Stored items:
● ● ● ● ●

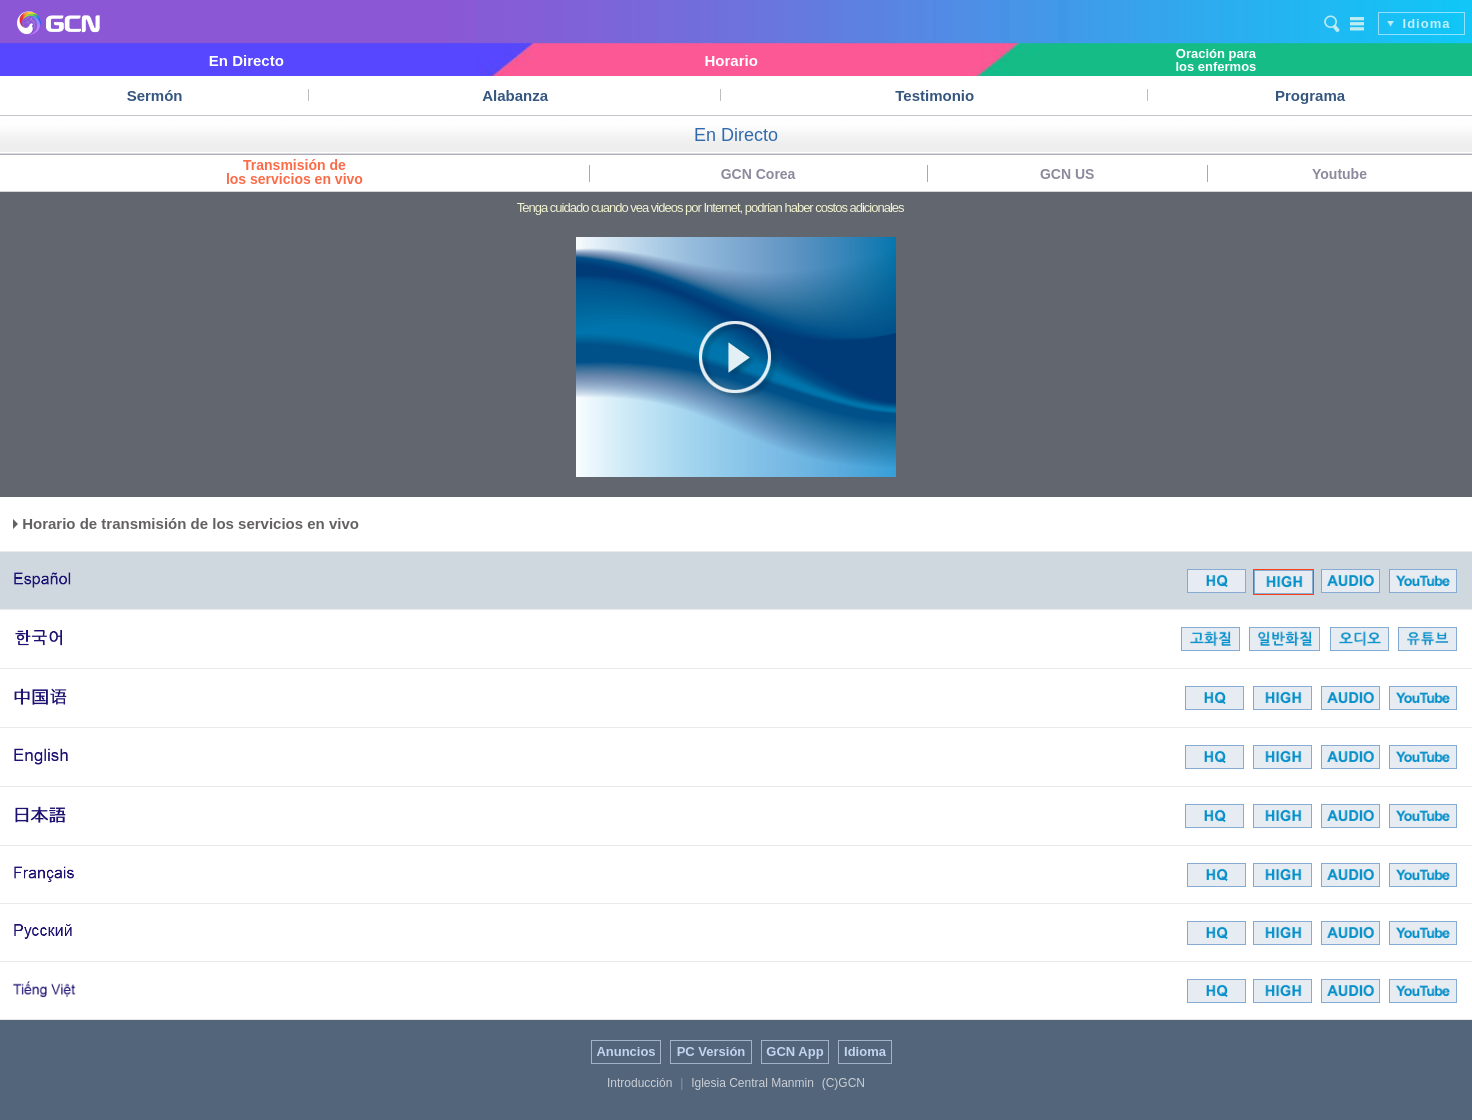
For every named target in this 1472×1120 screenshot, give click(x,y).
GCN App (794, 1051)
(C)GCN (843, 1083)
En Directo (246, 60)
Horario (730, 60)
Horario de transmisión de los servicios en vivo (186, 523)
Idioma (1427, 23)
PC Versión (711, 1051)
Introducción (639, 1083)
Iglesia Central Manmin (752, 1083)
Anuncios (625, 1051)
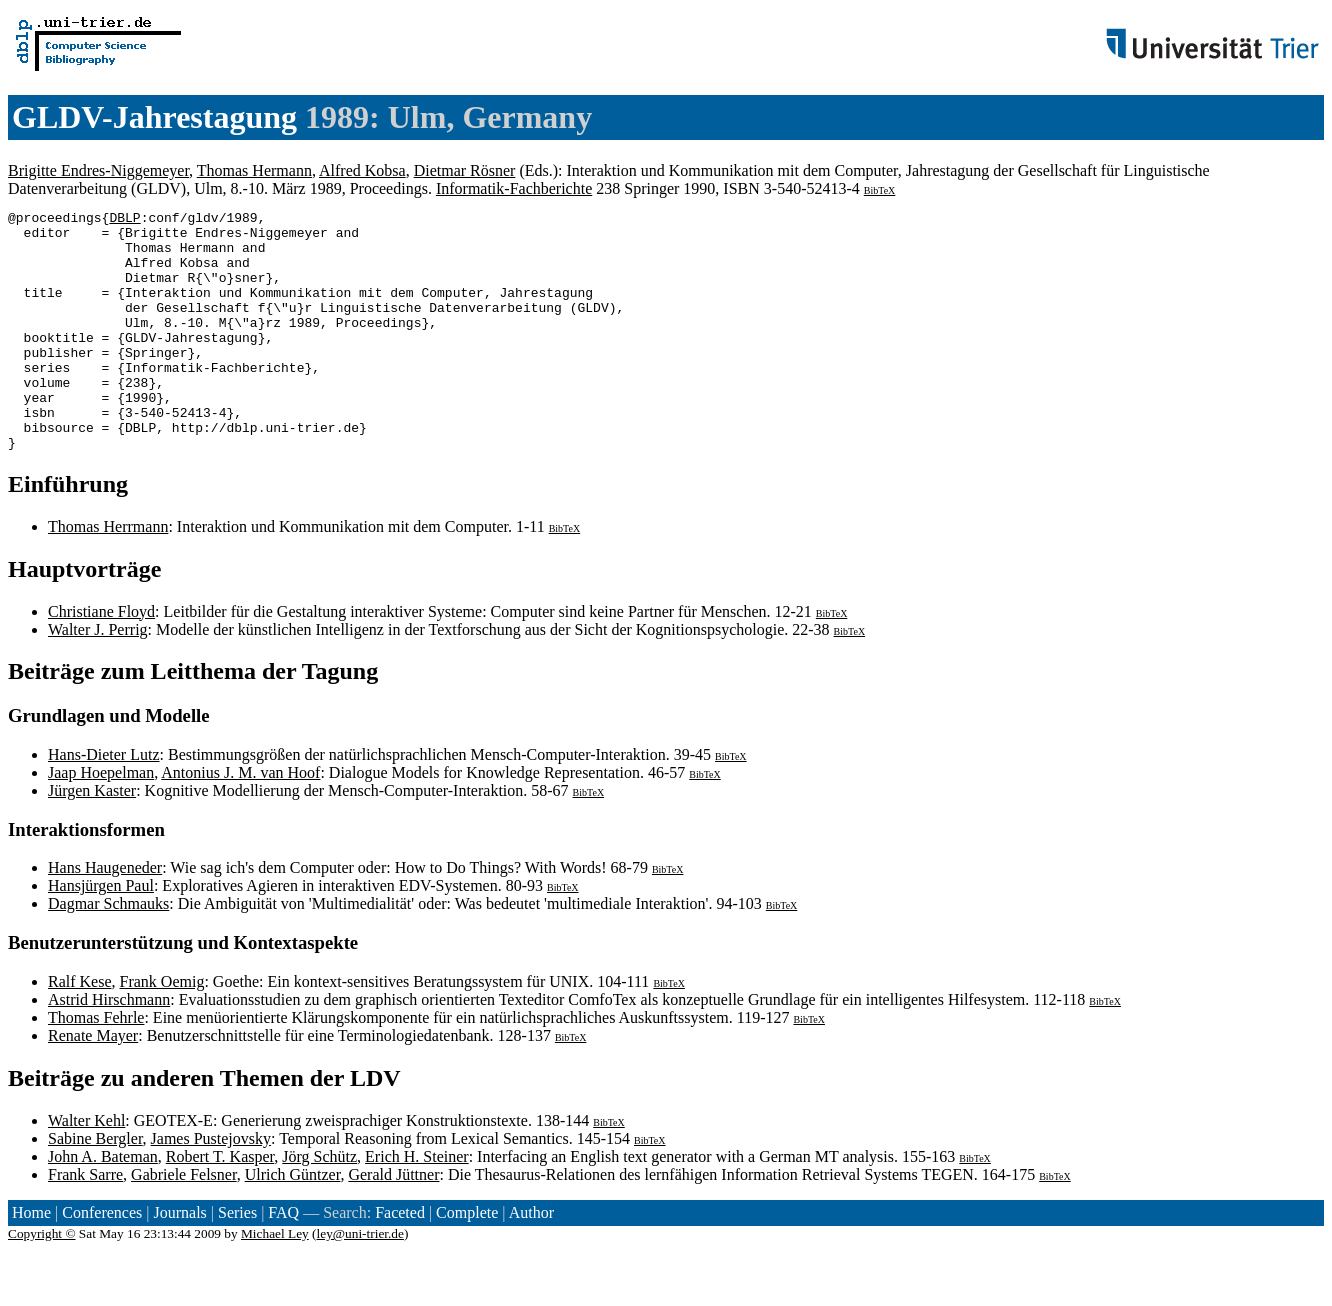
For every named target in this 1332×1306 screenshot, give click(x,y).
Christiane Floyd (101, 659)
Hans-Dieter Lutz (104, 802)
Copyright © (42, 1281)
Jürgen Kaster (92, 838)
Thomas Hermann (254, 170)
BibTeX (880, 190)
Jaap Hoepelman (101, 820)
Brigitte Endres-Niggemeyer (98, 170)
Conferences (102, 1260)
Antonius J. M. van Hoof (240, 820)
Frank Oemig (162, 1029)
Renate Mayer (93, 1083)
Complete (467, 1260)
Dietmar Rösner (465, 170)
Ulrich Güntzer (293, 1222)
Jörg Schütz (319, 1204)
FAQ (283, 1260)
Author (531, 1260)
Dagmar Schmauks (108, 951)
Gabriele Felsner (184, 1222)
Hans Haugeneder (105, 915)
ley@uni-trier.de (360, 1281)
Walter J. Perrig (98, 677)
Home (31, 1260)
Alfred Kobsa (362, 170)
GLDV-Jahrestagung (154, 117)
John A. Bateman (103, 1204)
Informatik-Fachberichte (514, 188)
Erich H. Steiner (417, 1204)
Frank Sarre (85, 1222)
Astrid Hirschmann (109, 1047)
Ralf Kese (80, 1029)
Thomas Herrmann (108, 574)
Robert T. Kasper (220, 1204)
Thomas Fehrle (96, 1065)
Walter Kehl (86, 1168)
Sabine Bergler (95, 1186)
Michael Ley (275, 1281)
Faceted (400, 1260)
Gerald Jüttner (393, 1222)
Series (237, 1260)
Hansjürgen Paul (101, 933)
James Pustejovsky (211, 1186)
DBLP (124, 220)
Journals (179, 1260)
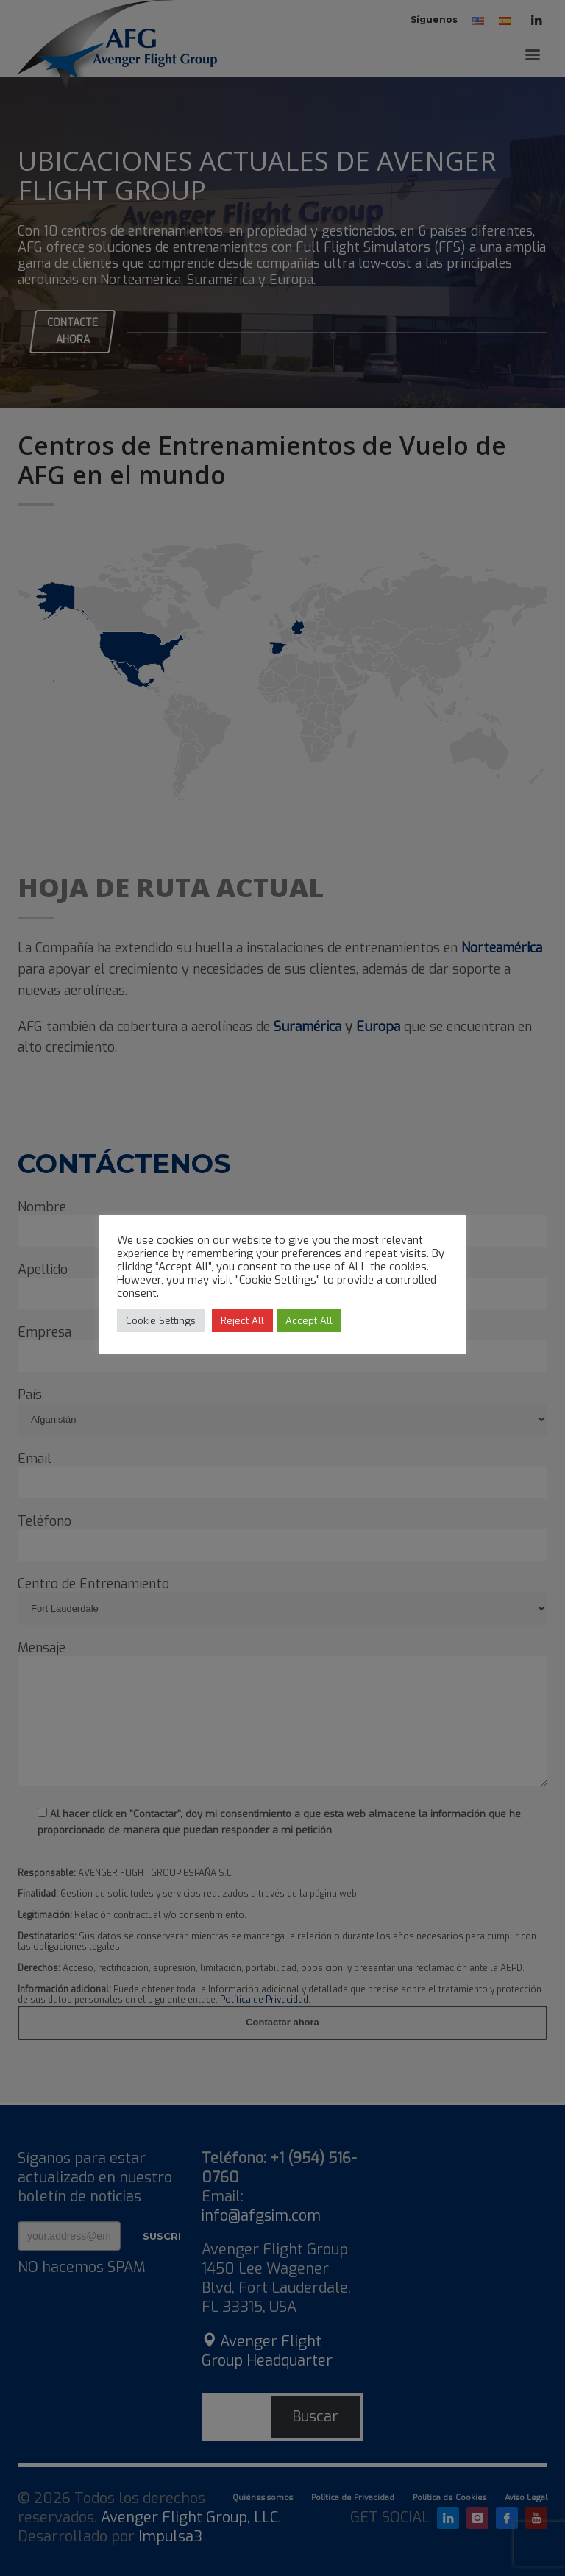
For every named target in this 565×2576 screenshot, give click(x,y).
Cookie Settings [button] (161, 1320)
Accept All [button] (309, 1320)
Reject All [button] (242, 1320)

● ● ● ● ●

● **Action item**:
An exact retyping of the entries, without images, is the required answer.

● **Answer for the task**:
For every named target in this 1472×1120 screenshot, give click(x,y).
GCN App (794, 1051)
(C)GCN (843, 1083)
En Directo (246, 60)
Horario (730, 60)
Horario de transmisión de los servicios en vivo (186, 523)
Idioma (1427, 23)
PC Versión (711, 1051)
Introducción (639, 1083)
Iglesia Central Manmin (752, 1083)
Anuncios (625, 1051)
For every named target in this 1332×1306 screenshot, give click(x,y).
Christiane Floyd (101, 659)
Hans-Dieter Lutz (104, 802)
Copyright © (42, 1281)
Jürgen Kaster (92, 838)
Thomas Hermann (254, 170)
BibTeX (880, 190)
Jaap Hoepelman (101, 820)
Brigitte Endres-Niggemeyer (98, 170)
Conferences (102, 1260)
Antonius J. M. van Hoof (240, 820)
Frank Oemig (162, 1029)
Renate Mayer (93, 1083)
Complete (467, 1260)
Dietmar Rösner (465, 170)
Ulrich Güntzer (293, 1222)
Jörg Schütz (319, 1204)
FAQ (283, 1260)
Author (531, 1260)
Dagmar Schmauks (108, 951)
Gabriele Felsner (184, 1222)
Hans Haugeneder (105, 915)
ley@uni-trier.de (360, 1281)
Walter J. Perrig (98, 677)
Home (31, 1260)
Alfred Kobsa (362, 170)
GLDV-Jahrestagung (154, 117)
John A. Bateman (103, 1204)
Informatik-Fachberichte (514, 188)
Erich H. Steiner (417, 1204)
Frank Sarre (85, 1222)
Astrid Hirschmann (109, 1047)
Ralf Kese (80, 1029)
Thomas Herrmann (108, 574)
Robert T. Kasper (220, 1204)
Thomas Fehrle (96, 1065)
Walter Kehl (86, 1168)
Sabine Bergler (95, 1186)
Michael Ley (275, 1281)
Faceted (400, 1260)
Gerald Jüttner (393, 1222)
Series (237, 1260)
Hansjürgen Paul (101, 933)
James Pustejovsky (211, 1186)
DBLP (124, 220)
Journals (179, 1260)
For every named target in this 565×2576 screenshot, give click(x,y).
Cookie Settings [button] (161, 1320)
Accept All [button] (309, 1320)
Reject All [button] (242, 1320)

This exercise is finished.